ASD Tip of the Month


Raising and educating adolescents with ASD and other disabilities offers many joys and gifts. They can be affectionate, inquisitive, fun, and loving. But, adolescents with ASD and other disabilities can also face additional challenges associated with puberty as compared to their typically developing peers. They may face challenges including fewer friends, fewer opportunities for friendships and lower participation in social and recreational activities. The Tips of the Month for 2021-2022 will help support the social and emotional well-being of adolescents with ASD and other disabilities.
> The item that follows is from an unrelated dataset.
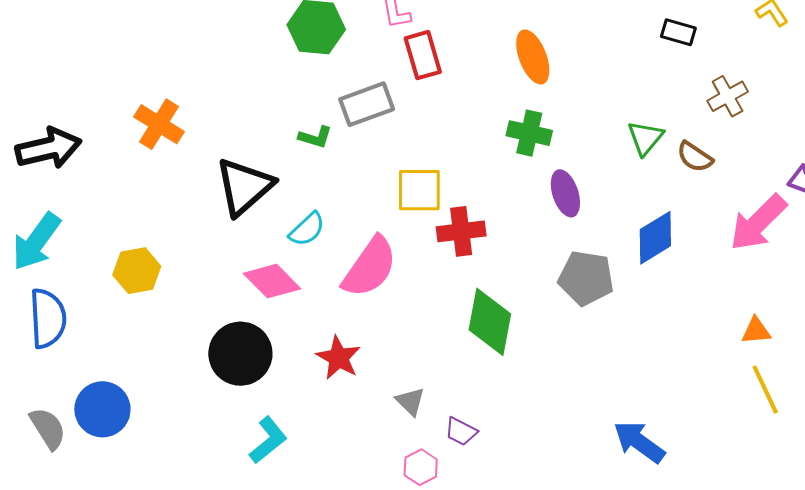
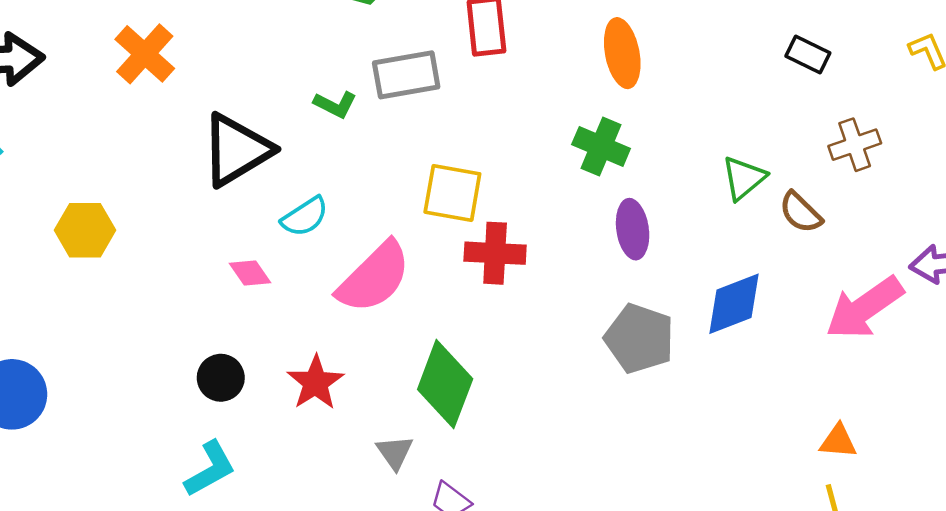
pink diamond: (272, 281) -> (250, 273), size x0.6
green diamond: (490, 322) -> (445, 384), moved
black circle: (240, 354) -> (221, 378), moved, size x0.6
The OCALI Lending Library has many resources to support adolescents on these various topics. Here are a few to explore:

  • Taking Care of Myself: A Hygiene, Puberty & Personal Curriculum for Young People by Wrobel, M.
  • What's Happening to Tom?: A Book About Puberty for Boys and Young Men with Autism and Related Conditions by Reynolds, Kate E.
  • What's Happening to Ellie?: A Book About Puberty for Girls and Young Women with Autism and Related Conditions by Reynolds, Kate E.
  • Autism, Asperger's, and Sexuality: Puberty and Beyond by Newport, J., & Newport, M.
  • Lucky Dogs, Lost Hats, and Dating Don'ts: Hi-Lo Stories about Real Life by Fish, Thomas R.
  • The Facts of Life....and More: Sexuality and Intimacy for People with Intellectual Disabilities by Walker-Hirsch, L., ed.

Additional materials available in the OCALI Lending Library.
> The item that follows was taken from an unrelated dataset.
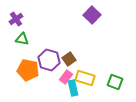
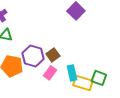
yellow rectangle: (85, 78) -> (83, 83), moved
cyan rectangle: (73, 88) -> (72, 73), moved

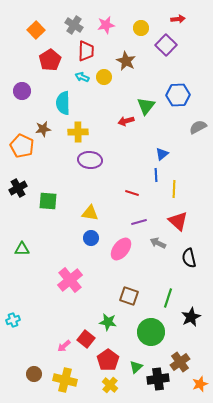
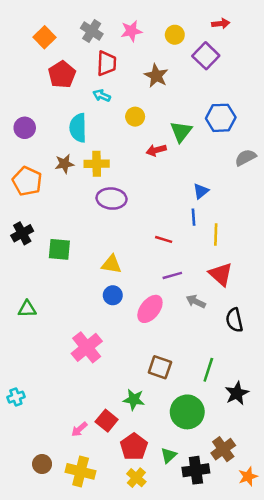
yellow circle: (104, 77) -> (135, 117), moved
purple circle: (22, 91) -> (25, 128), moved
brown star: (43, 129) -> (64, 164), moved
Check out these additional OCALI resources to learn more about supporting adolescence.


September

Understanding and Communicating with Adolescents

Adolescents with ASD and other disabilities are often excellent communicators both verbally and non-verbally. But, these communications may present challenges for both families and professionals as compared to typical peers A wide range of challenges can include limited language to excessive talking, limited eye contact and poor reciprocal conversation, as well as limited conversation topics, which can prevent the individual from having successful social interactions with both adults and peers. The following tips provide ideas on how to interact with adolescents with ASD and other disabilities.

  • Focus on strengths, not challenges. It is easy to identify the challenges of an adolescent or young adult. However, focusing on their strengths creates a foundation to build skills and confidence.
  • Learn to listen. Although we can speak at a rate of 125 words per minute, we can listen at a rate of 400 words per minute. Before responding when your adolescent or young adult is talking, listen to all their words. Instead of making judgments, try asking questions. Questions will help to clarify their thoughts and give you the opportunity to respond accurately and appropriately.
  • Think before reacting. Adolescents and young adults often will say things for shock value. They may carefully watch your reactions and then respond to your reactions, often in an inappropriate manner. Keeping calm can defuse a potentially heightened reaction. To help think before reacting, provide wait time after asking a question to allow the individual to process the information, and then come up with a response.
  • Be positive and reinforce. Positive communication and reinforcement can be an effective way to interact with adolescents and young adults. Instead of asking questions like “What is wrong with you?” or “I can’t believe you did (or said) that”, find out what is driving the behavior. When redirecting the individual, use ‘what to do’ words (paired with visual supports) to be sure the individual understands what to do.